Cet optimisme chevillé à l’âme ne l’empêche pas de voir que les élections départementales seront "difficiles, plus difficiles encore si l’on ne livre pas bataille". Mais ceux qui à gauche attendent un échec, voire une déroute, prélude à un changement de cap pour le pousser à "l’abjuration du social-libéralisme", sont dans l’illusion totale. "Il n’y aura pas de changement, ni de ligne ni de Premier ministre", s’engage-t-il. Il faut tenir jusqu’au bout. "Jusqu’à la victoire", veut-il croire. "Pourquoi changerais-je de ligne politique, alors qu’elle est claire, qu’elle commence à porter ses fruits ? Les Français ne le comprendraient pas !" Avis donc aux frondeurs, aux aubrystes, aux écologistes, "l’autre politique" n’est pas pour demain ni pour après-demain.

Il n’y aura pas non plus de changement de Premier ministre. "On travaille en confiance avec Valls. On se voit souvent. Je ne doute pas de sa loyauté." Mais le gap de popularité en sa défaveur ? "Sa popularité me protège et me protégera", assure l’impopulaire. Certes, il concède différer sur certaines expressions : "L’apartheid de certains quartiers", "Le fascislamisme…" ne sont pas des termes dans lesquels il se reconnaît.

Mais "l’énergie précieuse de Valls, son sens de l’animation" sont indissociables d’un ton, d’un fracas qui vont avec ces temps de guerre. Tout juste regrette-t-il vraiment "mais c’est toujours le cas, qu’un Premier ministre fort s’accompagne de trop de ministres faibles". Au rang des faiblards, il ne place évidemment ni Ségolène Royal, qu’il encense, ni Jean-Yves Le Drian, ni encore Bernard Cazeneuve, qu’il loue. Ni même Emmanuel Macron, qui conserve toutes ses faveurs affectueuses, quasi paternelles.

Macron ? "Imaginatif, gentil"

Certes, le président ignore encore si le ministre de l’Economie "fera de la politique un jour", mais il en parle avec sentiment. Dans un monde de brutes, "Macron, c’est un type gentil, gai, qui n’a pas mauvais esprit ni une ambition dérangeante. Avec lui, c’est l’harmonie, politique et personnelle : c’est un imaginatif qui a été capable de réfléchir après avoir quitté l’Elysée [où il était secrétaire général adjoint de la présidence de la République]. J’avais hésité à le nommer précédemment. Je craignais que cela pose problème avec Arnaud Montebourg. J’ai attendu, j’ai bien fait…" N’allez pas imaginer cependant un instant que Macron lui dicte sa politique, pas davantage Valls.

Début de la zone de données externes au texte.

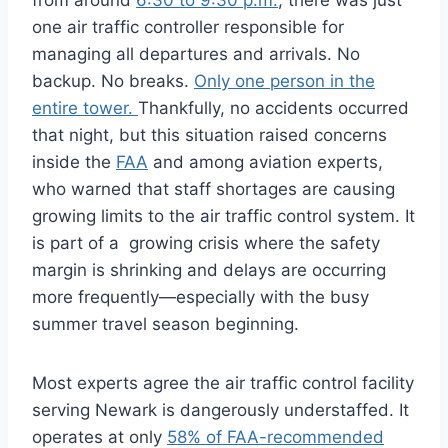
from around
6:30 to 9:30 p.m.
, there was just
one air traffic controller responsible for
managing all departures and arrivals. No
backup. No breaks.
Only one person in the
entire tower.
Thankfully, no accidents occurred
that night, but this situation raised concerns
inside the
FAA
and among aviation experts,
who warned that staff shortages are causing
growing limits to the air traffic control system. It
is part of a growing crisis where the safety
margin is shrinking and delays are occurring
more frequently—especially with the busy
summer travel season beginning.
Most experts agree the air traffic control facility
serving Newark is dangerously understaffed. It
operates at only
58% of FAA-recommended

Mais il lui faudrait d’autres personnalités qui s’imposent, et qui rejoignent le gouvernement, pourquoi pas. Car s’il n’y aura pas de changement de Premier ministre, il peut y avoir un réajustement ministériel ! "Il faut bien en effet pour partir au combat avoir une majorité élargie plutôt que rétrécie." Ça paraît évident mais c’est ardu à réaliser, car il n’est pas question donc d’ouvrir les vannes de la dépense comme le souhaitent frondeurs et écologistes. Pas de grandes réformes sociales symboliques non plus. Des améliorations sans doute seront apportées pour les classes moyennes qui seront moins imposées.

Les classes populaires devront être les premières à bénéficier des créations d’emplois. Des "marqueurs de gauche" seront soulignés… Le tiers payant… Les personnes dépendantes… La fin de vie… Des gestes seront faits. Mais pas question d’aggraver les déficits ni d’alourdir les charges des entreprises pour redistribuer davantage de pouvoir d’achat. Les fruits d’une politique rigoureuse seront équitablement redistribués, mais il faudra attendre qu’ils viennent à terme. L’élargissement de la majorité ne pourra, "ne devra se faire que sur cette exigence impérieuse du combat contre le Front national".

"Cécile Duflot est intelligente, elle comprendra", assure le chef de l’Etat, qui a conservé des liens avec elle. La leader écologiste "fait certes une fixation sur Valls", reconnaît le président, mais elle réalisera que la poussée de l’extrême droite oblige au rassemblement salvateur. Ça, c’est le pari de la raison. Et puis il y a le risque du pire. "On peut empêcher quelqu’un de se suicider trois fois, quatre fois, regrette-t-il. Mais la cinquième fois, peut-on encore le retenir ?" Après tout, le suicide collectif arrive, et pas que chez les baleines, en politique aussi.

"Ce sera un long combat"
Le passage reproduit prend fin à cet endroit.